Theres money in them, viruses. If you first introduce the virus but have the anti-virus ready to deploy, the most recent viral COVID iteration is still very much in silico.

Biomiq-maybe is off on a slight tangent—maybe not. Billy Boy invested millions in Biomiq to develop artificial breast milk—obviously, lab grown milk—nutrition for infants and obviously will help to save the planet by reducing climate change—exactly how it does that, you can probably guess. Billy Boy is also tinkering with plants.

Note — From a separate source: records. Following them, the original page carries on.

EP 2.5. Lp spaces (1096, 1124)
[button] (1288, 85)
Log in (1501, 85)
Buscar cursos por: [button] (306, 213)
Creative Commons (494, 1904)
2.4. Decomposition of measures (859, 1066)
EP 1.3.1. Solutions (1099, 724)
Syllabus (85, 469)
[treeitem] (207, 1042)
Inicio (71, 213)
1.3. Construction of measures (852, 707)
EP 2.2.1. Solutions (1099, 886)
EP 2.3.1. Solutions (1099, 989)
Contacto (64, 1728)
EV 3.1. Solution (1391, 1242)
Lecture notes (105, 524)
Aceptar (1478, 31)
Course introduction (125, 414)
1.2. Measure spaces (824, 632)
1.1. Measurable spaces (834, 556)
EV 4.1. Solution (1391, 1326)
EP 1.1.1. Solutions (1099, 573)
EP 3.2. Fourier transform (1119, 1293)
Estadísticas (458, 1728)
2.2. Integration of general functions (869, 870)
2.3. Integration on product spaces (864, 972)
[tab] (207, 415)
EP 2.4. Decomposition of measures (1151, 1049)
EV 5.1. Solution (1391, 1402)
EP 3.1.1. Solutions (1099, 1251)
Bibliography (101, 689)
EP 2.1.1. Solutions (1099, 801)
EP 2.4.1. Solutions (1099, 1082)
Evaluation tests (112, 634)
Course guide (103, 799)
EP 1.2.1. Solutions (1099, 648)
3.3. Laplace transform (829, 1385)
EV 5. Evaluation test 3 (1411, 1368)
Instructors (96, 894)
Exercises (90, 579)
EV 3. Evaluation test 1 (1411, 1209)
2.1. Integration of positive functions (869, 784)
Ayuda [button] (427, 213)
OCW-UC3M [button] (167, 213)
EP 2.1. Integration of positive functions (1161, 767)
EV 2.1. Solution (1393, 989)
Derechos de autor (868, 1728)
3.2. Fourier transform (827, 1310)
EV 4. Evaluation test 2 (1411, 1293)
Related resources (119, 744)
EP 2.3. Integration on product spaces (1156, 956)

Using plants as bio factories to produce vaccines and antigens. The idea is that instead of having to get the shot—no more nasty needles—you will now be inoculated by an edible “vaccine.”

You wouldn’t even know you had been immunised by a piece of fruit and a plateful of salad.

Not content with the land grab—disconnecting humans from the land—removing jobs and forcing people to be dependent on governments for money and something that looks like food, maybe even tastes like food, but definitely is not food our bodies would recognise. The ultimate control of the human species—the Mekon would be envious of such a diabolical plan.

At least you can immediately spot one—the Mekon—a large, bulbous green head—even if it regurgitates a load of guff about philanthropy. By creating edible vaccines, he is not only making the process more convenient but also potentially “safer and more sustainable” in the long run. Billy Boy is following in the footsteps of his dad. The implications of this technology go beyond just healthcare, raising questions about food security and control over our own bodies.

There are no heroes coming to save us; every one of us must be our own personal Colonel Dan Dare or Professor Jocelyn Peabody. We must be vigilant and proactive in ensuring that advancements in biotechnology are used for the benefit of all humanity rather than being exploited for nefarious purposes. It is up to us to uphold ethical standards and hold those in power accountable for their actions.

“I don’t like the idea of 3D printed fish or meat,” dad says. Listening to the conversation, the hound curled up contentedly on the rug beside him.

“I think I might actually prefer Dans vitamin blocks after all,” dad continues, “at least it is not pretending to be something that it is not.”

“Look, Rich exclaims; thats the bloody answer.”

“What is?”

“The canopy—look at the contours—you wanted old school—look at that,” Rich waves the Eagle comic, pointing at the hood of the impulse engine car. Let’s replicate the design—you see, Ray—it’s perfect; ours operates in the same way, but we just reverse it.”